Hoy he hecho algo que me ha costado más que muchas decisiones difíciles de mi vida (y eso que he tomado unas cuantas).
He vuelto a ser abogada.
Sí, esa palabra que suena a toga, a despacho y a café frío encima de un expediente.
Pero también soy API. Personal shopper. Emprendedora digital. Y madre de dos hijos que me han enseñado más que cualquier máster.
Durante un tiempo, colgué la toga. Me fui a vivir la vida. Literalmente.
Porque la salud —la de alguien que amo con todo— me pegó un grito en la oreja y me recordó que sin ella no hay nada. Ni clientes, ni ventas, ni sueños. Nada.
Así que paré.
Y empezar de cero no fue un acto de valentía. Fue amor. Y punto.
No me interesa ser la más rica del cementerio. Prefiero ser la que más abrazos colecciona, la que se ríe más fuerte y la que puede mirar a sus hijos a los ojos sin culpa.
Y ahora, con más arrugas y más callo (en la piel y en el alma), vuelvo al Derecho. Pero no a lo loco. A lo consciente. A lo que importa.

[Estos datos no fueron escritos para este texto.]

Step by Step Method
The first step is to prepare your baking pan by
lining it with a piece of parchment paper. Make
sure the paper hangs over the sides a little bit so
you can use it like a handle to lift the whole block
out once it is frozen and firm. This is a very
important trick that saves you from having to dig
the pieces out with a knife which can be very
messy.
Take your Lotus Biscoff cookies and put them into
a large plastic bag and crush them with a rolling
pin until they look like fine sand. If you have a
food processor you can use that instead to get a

Derecho inmobiliario. Desde lo vivido. Desde lo real. Desde el dolor y la empatía. No desde la teoría de manual, sino desde las batallas reales de quien ha firmado, vendido, comprado… y llorado por un mal contrato.
¿Creo en la justicia? No siempre. Pero sí creo en el poder de tener a alguien que te escuche. Que te defienda.

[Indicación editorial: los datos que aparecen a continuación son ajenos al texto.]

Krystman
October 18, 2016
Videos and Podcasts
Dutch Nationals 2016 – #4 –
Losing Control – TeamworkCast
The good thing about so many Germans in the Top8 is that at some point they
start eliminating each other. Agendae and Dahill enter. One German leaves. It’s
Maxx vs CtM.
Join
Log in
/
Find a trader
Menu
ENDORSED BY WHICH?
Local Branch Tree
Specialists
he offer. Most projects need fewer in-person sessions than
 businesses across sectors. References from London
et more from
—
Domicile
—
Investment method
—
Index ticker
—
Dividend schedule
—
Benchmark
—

Que no te hable en jerga, sino en un idioma que entiendas. El tuyo.
Vuelvo. Pero sin prisas. Porque las heridas se cierran, sí. Pero no olvidan. Y hay que caminar con respeto por donde una se rompió.
Esto no es un regreso a medias. Es un comienzo con propósito.
Y sí, da vértigo.
Ah, y que se preparen los cuñados del mundo…
porque esta vez no vengo a preguntarles nada.